* Task details *
Set down exactly, with nothing added, the lines from the one containing "How to Cite (230, 709)" through the end of the entries.

::::

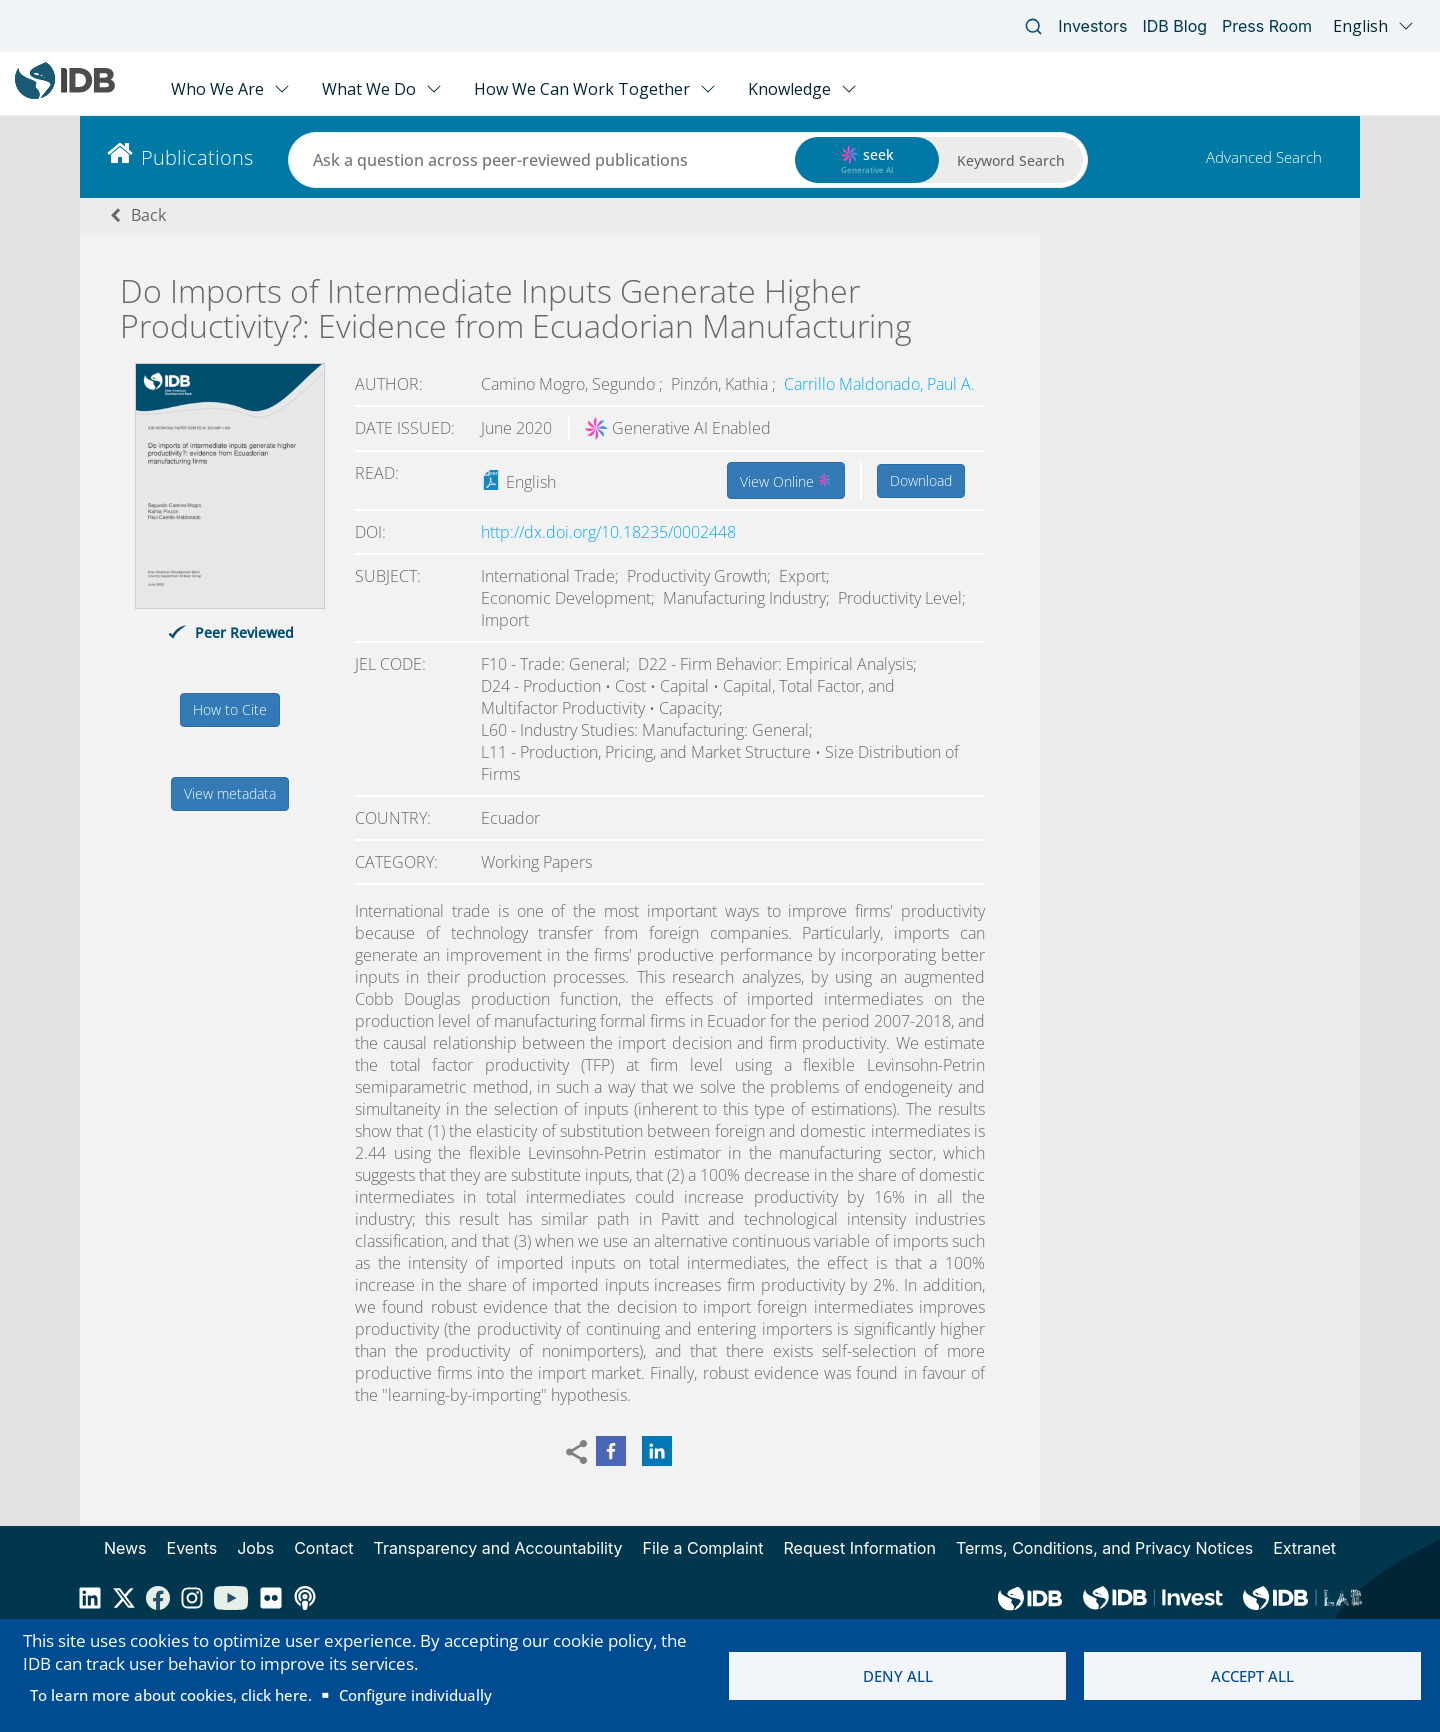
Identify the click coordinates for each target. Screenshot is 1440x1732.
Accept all (1252, 1676)
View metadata (230, 793)
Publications (197, 157)
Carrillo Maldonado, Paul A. (879, 384)
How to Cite (230, 709)
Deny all (898, 1676)
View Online (786, 480)
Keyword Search (1011, 160)
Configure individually (415, 1695)
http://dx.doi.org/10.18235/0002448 (608, 532)
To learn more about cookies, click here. (171, 1695)
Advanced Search (1264, 157)
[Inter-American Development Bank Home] (65, 94)
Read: (377, 473)
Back (148, 215)
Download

::::

* Answer below *
How to Cite (230, 709)
Deny all (898, 1676)
View Online (786, 480)
Keyword Search (1011, 160)
Configure individually (415, 1695)
http://dx.doi.org/10.18235/0002448 (608, 532)
To learn more about cookies, click here. (171, 1695)
Advanced Search (1264, 157)
[Inter-American Development Bank Home] (65, 94)
Read: (377, 473)
Back (148, 215)
Download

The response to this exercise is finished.